Rubeir al-Fares
Qatar continues to suffer from the effects of the trade and diplomatic boycott of it by Arab states, some media reports said.
There was a yawning gap in July between foreign currency revenues and the demands of the country’s banks, amid a foreign currency liquidity crisis.
The crisis was induced by the failed policies of the Qatari regime, especially its support of terrorist organizations around the world.
The Qatari regime also spent a lot of money in supporting the Turkish economy which also teeters on the edge of collapse, the media reports said.
According to the Central Bank of Qatar, the foreign currency deficit amounted in July to $3.84 billion, compared with the deficit in June.
Deficit within the banks operating in Qatar reached $92 billion in July, from $88.12 billion in June.
The annual foreign currency deficit rose to 24.2%, according to official figures.
The banks operating in the market needed $154 billion until the end of July to satisfy demand.
Nevertheless, the banks had only $61.98 billion of those needs until the end of July.
Making the necessary foreign currency revenues available is the most outstanding challenge facing the Central Bank of Qatar now.

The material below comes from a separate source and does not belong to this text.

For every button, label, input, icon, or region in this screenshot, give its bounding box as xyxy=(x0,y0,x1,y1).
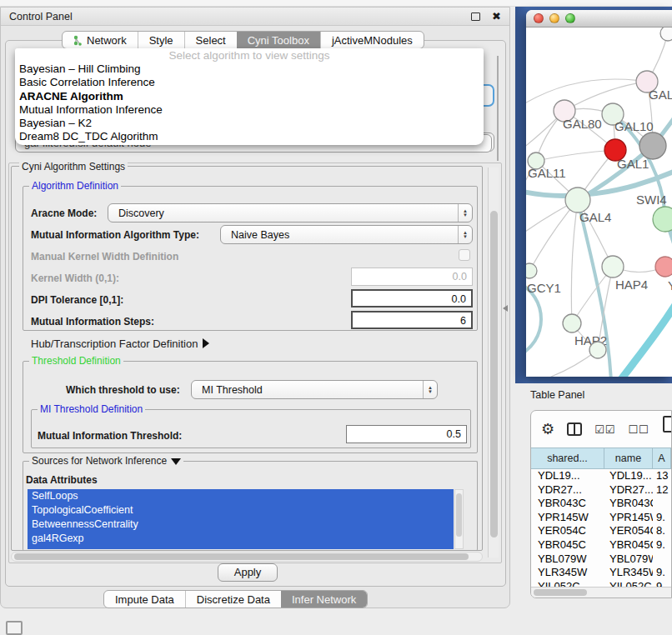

This challenge was made worse by the Arab boycott of Qatar in 2017. The boycott drove a huge amount of foreign currency out of Qatar.
Saudi Arabia; the United Arab Emirates; Bahrain, and Egypt cut off their trade and diplomatic ties with Qatar in June 2017 in protest against Doha’s support to terrorism and terrorist organizations.
This decision has had deep impacts on the Qatari economy and increased risks within the Qatari market.
In March 2018, the International Monetary Fund said that the Central Bank of Qatar had to pay $40 billion to compensate the money that fled the Qatari market.